It will come from a compatibility between different ways of composing interchangers.
(I'm going to use = to mean iso/homotopy in a HoTT-like way throughout, for ease of notation. I will also confuse proofs and homotopies throughout.)
To get a better intuition, let's first think about the case of higher groupoids. As a warmup let's think about the braided case first. So there we have a homotopy 3-type which is 1-connected and we want to understand why there's a braiding on 2-loops. (Note that universally it's enough to just do this for the sphere $S^2$, so secretly we're trying to understand $\pi_3(S^2)$.) But, as you know, this is just the usual Eckmann-Hilton argument where we just braid the maps around each other. Translating this into compositions turns into the interchange law because the first half of the argument is:
$$x \circ_1 y = (x \circ_2 1) \circ_1 (1 \circ_2 y) = (x \circ_1 1) \circ_2 (1 \circ_1 y) = x \circ_2 y.$$
Note carefully that there are actually two proofs of Eckmann-Hilton: one where you rotate clockwise and one where you rotate counterclockwise. These proofs are different and they correspond to the two generators of $\pi_3(S^2) = \mathbb{Z}$. It is the fact that these two proofs of Eckmann-Hilton are different that makes these categories braided and not symmetric.
Alright, now let's move up one dimension higher. Now we're looking at 2-connected 4-groupoids. Now the algebraic topology question is the well-known fact that the generator of $\pi_3(S^2) = \mathbb{Z}$ has only order 2 when you stabilize it to put it in $\pi_4(S^3)$. Where does this come from? Well, it's clearly the same thing as asking why the two proofs of Eckmann-Hilton become the same when applied to 3-loops. Here the topological intuition is clear: take your clockwise proof and rotate it around the x-axis until it comes back into the plane becoming the counterclockwise proof.

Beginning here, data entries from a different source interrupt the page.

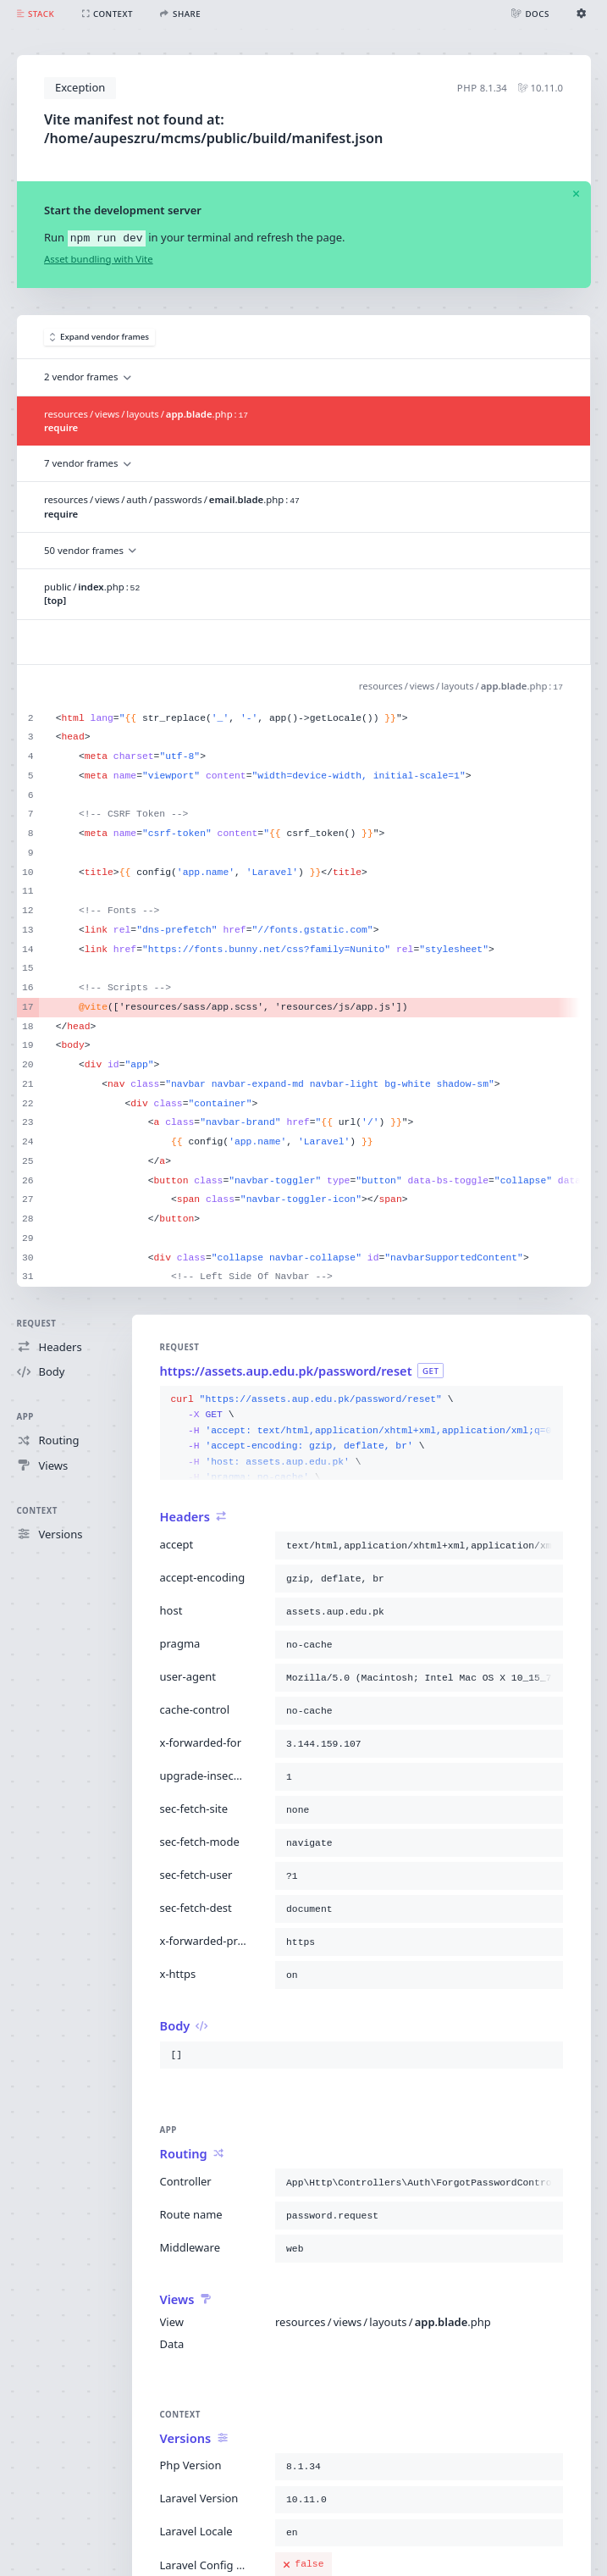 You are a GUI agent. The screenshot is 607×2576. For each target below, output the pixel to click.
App (25, 1416)
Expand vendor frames (100, 336)
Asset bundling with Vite (98, 258)
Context (37, 1510)
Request (37, 1323) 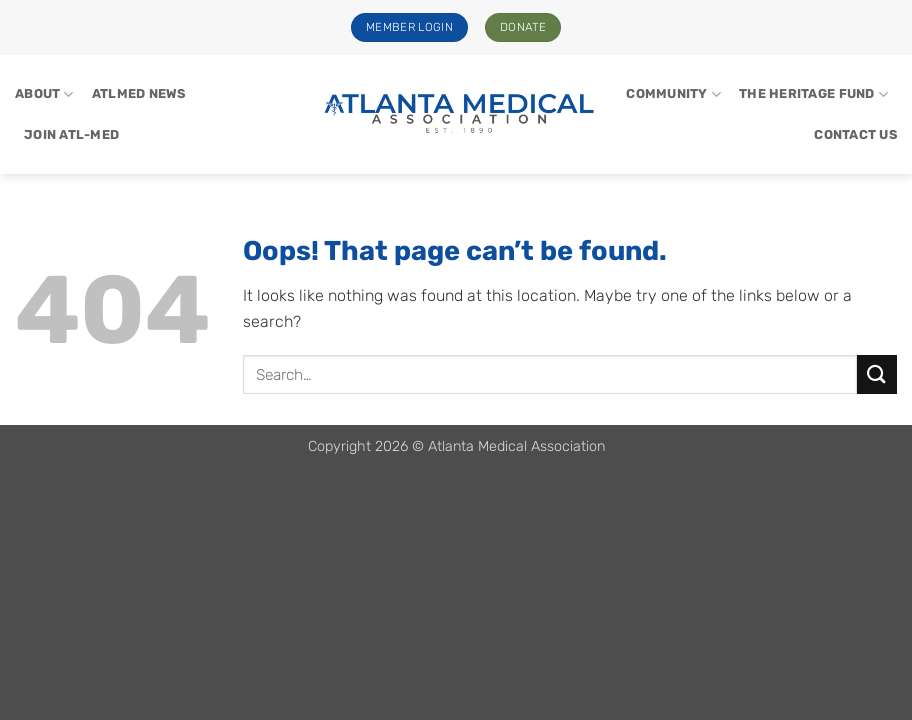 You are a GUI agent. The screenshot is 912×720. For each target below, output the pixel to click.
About (44, 94)
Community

Let's think about this in more detail. You can think of Eckmann-Hilton as taking place on a big square made up of four little squares with two tiles labelled x and y and the blanks labelled by identities and then sliding them around. Now we're looking in 3-dimensions at cubes and we want to slide one proof into the other by moving into the third dimension.
So we start with the proof:
$$x \circ_1 y = (x \circ_2 1) \circ_1 (1 \circ_2 y) = (x \circ_1 1) \circ_2 (1 \circ_1 y) = x \circ_2 y = \ldots = y \circ_1 x.$$
Next we need to introduce a third dimension to give ourselves more room to work. So maybe:
$$x \circ_1 y = (x \circ_2 1) \circ_1 (1 \circ_2 y) = (x \circ_1 1) \circ_2 (1 \circ_1 y) = ((x \circ_1 1) \circ_2 (1 \circ_1 y)) \circ_3 ((1 \circ_1 1) \circ_2 (1 \circ_1 1)) = \ldots$$
Then one gradually moves the clockwise proof around into the third dimension (so the interesting part is in the $\circ_2$ $\circ_3$ plane instead of the $\circ_1$ $\circ_2$ plane) and then back into the plane until it becomes the counterclockwise proof. I'm not going to write down the rest of this proof because it would take a while to get it entirely right and it would be hard to fit nicely on the screen anyway. But I'm confident that given a couple days I could write such a proof in Agda, and hopefully the idea is clear.
Just like the key lemma in proving Eckmann-Hilton is the interchange law, in order to prove this result we're going to need a higher interchanger relating the three compositions and their pairwise interchangers. Once you have such a higher interchanger the above proof should work for any doubly monoidal 4-category without groupoid-ness appearing anywhere.